### The problem
Repeat exactly the lines of the listing from the line containing "യുദ്ധം ആഗോള എണ്ണ വിതരണ ശൃംഖലയെ" through its last line, and nothing beyond them.

------------------------------------

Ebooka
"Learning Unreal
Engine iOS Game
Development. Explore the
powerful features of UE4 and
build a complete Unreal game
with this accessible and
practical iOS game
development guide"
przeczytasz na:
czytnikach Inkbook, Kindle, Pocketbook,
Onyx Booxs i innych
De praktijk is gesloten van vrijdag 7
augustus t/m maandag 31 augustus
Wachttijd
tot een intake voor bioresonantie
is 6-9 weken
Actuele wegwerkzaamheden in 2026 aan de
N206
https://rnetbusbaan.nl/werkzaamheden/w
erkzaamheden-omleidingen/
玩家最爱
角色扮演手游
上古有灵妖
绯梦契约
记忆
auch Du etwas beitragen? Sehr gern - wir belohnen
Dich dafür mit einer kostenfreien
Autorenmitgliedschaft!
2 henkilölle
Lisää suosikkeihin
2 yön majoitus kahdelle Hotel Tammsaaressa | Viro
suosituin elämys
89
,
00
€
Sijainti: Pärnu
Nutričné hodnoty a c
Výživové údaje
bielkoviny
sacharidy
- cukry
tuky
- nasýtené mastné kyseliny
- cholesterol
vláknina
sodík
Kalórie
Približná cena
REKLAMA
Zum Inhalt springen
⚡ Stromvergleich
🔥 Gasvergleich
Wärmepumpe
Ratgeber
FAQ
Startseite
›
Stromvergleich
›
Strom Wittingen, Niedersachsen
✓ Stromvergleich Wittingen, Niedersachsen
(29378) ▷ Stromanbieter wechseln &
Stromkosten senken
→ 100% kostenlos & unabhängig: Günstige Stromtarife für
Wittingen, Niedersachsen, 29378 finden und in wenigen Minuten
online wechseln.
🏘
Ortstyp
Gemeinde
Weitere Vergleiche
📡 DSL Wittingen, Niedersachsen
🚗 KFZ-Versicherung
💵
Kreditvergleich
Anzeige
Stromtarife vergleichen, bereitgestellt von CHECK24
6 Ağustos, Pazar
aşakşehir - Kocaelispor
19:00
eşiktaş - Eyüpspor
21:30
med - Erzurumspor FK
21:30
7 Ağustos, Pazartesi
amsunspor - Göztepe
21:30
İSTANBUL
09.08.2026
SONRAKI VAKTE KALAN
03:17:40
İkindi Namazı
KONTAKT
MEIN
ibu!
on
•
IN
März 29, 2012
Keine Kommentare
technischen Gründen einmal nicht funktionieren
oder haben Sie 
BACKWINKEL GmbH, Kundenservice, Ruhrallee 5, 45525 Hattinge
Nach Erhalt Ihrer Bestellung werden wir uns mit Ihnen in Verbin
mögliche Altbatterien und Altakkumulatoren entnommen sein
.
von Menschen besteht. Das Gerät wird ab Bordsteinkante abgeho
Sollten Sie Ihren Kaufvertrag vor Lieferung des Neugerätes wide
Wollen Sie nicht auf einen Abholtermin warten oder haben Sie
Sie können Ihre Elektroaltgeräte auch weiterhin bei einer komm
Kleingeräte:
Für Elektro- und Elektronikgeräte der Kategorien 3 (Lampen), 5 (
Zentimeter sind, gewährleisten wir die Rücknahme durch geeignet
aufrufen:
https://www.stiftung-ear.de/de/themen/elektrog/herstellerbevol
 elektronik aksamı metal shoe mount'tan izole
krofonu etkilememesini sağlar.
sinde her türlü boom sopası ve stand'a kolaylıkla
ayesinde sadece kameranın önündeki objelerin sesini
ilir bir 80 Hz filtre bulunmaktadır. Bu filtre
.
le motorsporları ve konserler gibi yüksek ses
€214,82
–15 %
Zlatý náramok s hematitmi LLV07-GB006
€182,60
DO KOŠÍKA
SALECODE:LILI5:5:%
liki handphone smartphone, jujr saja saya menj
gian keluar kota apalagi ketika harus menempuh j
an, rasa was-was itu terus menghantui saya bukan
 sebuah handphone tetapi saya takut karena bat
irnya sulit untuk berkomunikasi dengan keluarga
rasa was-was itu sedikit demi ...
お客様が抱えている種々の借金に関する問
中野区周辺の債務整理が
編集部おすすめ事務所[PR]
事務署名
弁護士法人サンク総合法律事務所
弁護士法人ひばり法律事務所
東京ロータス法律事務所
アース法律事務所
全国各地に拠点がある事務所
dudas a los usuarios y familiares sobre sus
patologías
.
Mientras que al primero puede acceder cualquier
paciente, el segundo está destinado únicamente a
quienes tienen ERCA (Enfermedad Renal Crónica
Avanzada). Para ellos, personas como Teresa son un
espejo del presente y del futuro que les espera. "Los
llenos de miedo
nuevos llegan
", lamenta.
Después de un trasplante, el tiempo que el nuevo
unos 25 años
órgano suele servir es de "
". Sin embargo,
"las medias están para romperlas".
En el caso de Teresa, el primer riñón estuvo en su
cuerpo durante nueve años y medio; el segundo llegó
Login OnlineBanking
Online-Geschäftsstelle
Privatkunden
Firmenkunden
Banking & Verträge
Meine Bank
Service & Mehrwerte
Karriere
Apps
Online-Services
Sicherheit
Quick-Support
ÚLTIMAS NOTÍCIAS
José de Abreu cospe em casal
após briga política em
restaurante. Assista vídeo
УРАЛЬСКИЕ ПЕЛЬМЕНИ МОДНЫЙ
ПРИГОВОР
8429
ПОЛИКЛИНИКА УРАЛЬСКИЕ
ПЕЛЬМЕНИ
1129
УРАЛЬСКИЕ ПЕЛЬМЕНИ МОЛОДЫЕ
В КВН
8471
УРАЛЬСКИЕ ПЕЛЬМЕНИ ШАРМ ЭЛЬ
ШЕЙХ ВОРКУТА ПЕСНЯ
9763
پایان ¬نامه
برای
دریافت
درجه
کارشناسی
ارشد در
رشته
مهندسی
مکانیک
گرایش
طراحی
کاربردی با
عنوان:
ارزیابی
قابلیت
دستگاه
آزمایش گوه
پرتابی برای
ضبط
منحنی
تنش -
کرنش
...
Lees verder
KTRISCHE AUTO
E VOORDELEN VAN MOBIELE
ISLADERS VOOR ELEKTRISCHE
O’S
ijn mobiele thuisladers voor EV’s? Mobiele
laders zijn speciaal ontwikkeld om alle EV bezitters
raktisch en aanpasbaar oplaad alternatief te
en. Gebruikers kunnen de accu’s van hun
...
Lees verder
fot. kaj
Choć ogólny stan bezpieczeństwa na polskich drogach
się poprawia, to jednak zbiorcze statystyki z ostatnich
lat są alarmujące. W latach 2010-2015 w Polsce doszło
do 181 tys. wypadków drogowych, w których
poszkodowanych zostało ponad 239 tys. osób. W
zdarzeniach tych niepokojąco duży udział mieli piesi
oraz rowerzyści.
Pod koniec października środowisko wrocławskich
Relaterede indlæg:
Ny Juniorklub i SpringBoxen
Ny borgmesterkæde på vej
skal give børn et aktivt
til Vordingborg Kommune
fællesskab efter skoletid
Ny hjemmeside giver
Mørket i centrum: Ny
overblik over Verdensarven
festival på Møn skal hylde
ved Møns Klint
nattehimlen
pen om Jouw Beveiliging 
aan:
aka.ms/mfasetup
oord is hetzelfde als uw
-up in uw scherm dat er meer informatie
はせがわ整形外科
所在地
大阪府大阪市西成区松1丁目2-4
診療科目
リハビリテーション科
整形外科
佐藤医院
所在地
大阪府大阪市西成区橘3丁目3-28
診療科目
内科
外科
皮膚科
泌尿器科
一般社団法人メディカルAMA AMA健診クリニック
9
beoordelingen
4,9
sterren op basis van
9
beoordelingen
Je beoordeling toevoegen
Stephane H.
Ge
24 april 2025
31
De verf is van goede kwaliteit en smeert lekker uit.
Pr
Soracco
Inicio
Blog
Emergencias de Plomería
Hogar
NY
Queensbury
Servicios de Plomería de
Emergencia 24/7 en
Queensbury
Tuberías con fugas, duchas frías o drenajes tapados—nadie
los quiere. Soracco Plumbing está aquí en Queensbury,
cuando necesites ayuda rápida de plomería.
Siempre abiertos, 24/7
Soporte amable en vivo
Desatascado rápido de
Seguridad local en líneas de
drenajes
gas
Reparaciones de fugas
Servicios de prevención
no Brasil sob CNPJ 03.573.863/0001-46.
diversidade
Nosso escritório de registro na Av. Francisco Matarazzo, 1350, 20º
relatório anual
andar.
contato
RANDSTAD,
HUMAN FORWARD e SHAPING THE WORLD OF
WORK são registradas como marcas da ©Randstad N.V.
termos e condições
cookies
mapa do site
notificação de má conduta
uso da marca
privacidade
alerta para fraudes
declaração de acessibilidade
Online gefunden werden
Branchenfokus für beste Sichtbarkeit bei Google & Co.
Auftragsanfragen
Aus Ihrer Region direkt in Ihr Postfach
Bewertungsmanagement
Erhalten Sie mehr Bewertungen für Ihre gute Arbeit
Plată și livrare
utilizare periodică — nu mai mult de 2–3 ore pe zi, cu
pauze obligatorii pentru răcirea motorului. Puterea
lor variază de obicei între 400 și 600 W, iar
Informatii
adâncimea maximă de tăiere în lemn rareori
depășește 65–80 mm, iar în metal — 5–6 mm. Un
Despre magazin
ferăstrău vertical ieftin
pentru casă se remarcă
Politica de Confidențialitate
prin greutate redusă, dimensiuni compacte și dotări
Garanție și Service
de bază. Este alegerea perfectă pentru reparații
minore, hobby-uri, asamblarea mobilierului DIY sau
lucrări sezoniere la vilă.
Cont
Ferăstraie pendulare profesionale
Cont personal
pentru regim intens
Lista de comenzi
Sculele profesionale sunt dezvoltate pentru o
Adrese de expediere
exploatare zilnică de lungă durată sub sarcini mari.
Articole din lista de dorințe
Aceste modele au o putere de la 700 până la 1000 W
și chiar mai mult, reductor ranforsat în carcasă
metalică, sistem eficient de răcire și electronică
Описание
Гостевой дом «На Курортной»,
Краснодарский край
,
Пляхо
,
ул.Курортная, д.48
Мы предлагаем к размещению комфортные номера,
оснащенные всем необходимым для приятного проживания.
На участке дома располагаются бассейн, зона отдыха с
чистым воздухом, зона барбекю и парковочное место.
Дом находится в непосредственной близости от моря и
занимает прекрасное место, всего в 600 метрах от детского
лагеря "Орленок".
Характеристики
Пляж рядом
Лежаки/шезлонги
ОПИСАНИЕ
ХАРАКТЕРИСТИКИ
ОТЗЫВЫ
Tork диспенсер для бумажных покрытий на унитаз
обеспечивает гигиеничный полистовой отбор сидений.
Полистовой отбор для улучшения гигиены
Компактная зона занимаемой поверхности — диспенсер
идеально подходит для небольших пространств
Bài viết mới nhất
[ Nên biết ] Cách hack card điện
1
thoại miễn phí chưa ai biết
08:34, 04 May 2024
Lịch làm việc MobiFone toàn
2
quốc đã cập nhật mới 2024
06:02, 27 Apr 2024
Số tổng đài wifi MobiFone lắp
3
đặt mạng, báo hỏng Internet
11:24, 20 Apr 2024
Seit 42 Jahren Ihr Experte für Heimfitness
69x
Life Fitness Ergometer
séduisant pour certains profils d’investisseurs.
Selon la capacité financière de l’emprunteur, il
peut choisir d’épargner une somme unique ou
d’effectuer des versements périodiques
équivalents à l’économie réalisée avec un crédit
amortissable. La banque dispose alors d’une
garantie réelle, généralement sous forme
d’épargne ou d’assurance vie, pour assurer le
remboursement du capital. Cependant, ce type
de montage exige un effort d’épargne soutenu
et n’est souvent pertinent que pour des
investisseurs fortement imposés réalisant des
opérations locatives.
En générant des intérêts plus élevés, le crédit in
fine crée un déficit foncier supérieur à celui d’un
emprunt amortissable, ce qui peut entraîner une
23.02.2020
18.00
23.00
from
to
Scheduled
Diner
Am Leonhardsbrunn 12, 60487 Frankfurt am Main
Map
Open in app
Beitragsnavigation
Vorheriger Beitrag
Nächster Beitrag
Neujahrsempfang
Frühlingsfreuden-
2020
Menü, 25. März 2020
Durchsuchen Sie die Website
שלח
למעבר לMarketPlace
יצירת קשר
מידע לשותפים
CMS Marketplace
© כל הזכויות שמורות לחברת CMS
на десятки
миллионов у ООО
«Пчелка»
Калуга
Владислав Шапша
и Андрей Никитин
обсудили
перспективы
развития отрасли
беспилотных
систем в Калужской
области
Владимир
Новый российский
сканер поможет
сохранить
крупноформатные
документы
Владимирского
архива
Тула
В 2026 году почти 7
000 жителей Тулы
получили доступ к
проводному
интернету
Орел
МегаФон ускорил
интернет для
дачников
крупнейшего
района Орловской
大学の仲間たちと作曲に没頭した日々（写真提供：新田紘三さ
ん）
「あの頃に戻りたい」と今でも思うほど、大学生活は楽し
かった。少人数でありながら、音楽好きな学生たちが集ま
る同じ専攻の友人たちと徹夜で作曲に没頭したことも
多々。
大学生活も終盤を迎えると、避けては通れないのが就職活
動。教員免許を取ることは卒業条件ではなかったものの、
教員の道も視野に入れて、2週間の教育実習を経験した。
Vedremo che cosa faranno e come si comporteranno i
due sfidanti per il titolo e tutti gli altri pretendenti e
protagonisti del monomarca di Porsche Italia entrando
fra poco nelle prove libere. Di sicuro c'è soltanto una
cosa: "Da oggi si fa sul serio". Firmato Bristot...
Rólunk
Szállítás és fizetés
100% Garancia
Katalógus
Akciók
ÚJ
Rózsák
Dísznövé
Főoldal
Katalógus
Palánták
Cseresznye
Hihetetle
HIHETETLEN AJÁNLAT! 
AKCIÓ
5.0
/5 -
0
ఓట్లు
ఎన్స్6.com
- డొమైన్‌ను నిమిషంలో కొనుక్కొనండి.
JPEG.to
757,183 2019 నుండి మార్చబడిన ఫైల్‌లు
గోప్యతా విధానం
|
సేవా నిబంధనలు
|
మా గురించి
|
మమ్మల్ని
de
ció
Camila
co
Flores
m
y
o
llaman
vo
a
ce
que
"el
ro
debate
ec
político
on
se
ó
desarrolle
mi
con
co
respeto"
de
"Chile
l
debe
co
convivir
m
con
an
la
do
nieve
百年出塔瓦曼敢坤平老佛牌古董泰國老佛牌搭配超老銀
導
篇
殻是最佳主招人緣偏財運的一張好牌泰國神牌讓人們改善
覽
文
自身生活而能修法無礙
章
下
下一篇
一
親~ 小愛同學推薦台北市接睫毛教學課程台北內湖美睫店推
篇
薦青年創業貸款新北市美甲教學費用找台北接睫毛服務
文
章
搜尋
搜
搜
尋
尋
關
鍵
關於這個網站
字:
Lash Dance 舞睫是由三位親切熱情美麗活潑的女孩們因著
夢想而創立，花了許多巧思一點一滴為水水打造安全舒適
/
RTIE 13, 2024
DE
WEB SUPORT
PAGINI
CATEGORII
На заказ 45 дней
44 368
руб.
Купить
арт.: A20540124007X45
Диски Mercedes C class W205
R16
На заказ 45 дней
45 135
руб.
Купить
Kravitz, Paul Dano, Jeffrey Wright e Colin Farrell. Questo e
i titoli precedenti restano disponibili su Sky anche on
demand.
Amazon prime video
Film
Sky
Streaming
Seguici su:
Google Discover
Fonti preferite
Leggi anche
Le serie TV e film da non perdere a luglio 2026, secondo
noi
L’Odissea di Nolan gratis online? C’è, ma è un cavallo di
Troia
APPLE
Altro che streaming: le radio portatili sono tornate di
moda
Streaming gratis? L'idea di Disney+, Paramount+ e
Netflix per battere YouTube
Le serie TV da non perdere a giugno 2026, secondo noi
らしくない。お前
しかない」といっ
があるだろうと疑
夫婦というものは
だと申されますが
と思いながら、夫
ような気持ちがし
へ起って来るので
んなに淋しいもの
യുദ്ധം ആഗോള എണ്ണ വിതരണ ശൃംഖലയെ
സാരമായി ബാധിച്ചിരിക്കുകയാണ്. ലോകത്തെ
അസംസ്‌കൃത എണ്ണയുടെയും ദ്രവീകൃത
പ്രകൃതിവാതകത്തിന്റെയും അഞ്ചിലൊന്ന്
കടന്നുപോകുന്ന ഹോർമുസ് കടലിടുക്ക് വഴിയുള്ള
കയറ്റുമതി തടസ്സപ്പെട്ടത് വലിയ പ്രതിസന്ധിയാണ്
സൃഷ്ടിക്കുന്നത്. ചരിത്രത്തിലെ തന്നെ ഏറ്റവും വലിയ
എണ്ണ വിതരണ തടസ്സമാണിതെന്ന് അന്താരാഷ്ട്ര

------------------------------------

### Solved exercise
യുദ്ധം ആഗോള എണ്ണ വിതരണ ശൃംഖലയെ
സാരമായി ബാധിച്ചിരിക്കുകയാണ്. ലോകത്തെ
അസംസ്‌കൃത എണ്ണയുടെയും ദ്രവീകൃത
പ്രകൃതിവാതകത്തിന്റെയും അഞ്ചിലൊന്ന്
കടന്നുപോകുന്ന ഹോർമുസ് കടലിടുക്ക് വഴിയുള്ള
കയറ്റുമതി തടസ്സപ്പെട്ടത് വലിയ പ്രതിസന്ധിയാണ്
സൃഷ്ടിക്കുന്നത്. ചരിത്രത്തിലെ തന്നെ ഏറ്റവും വലിയ
എണ്ണ വിതരണ തടസ്സമാണിതെന്ന് അന്താരാഷ്ട്ര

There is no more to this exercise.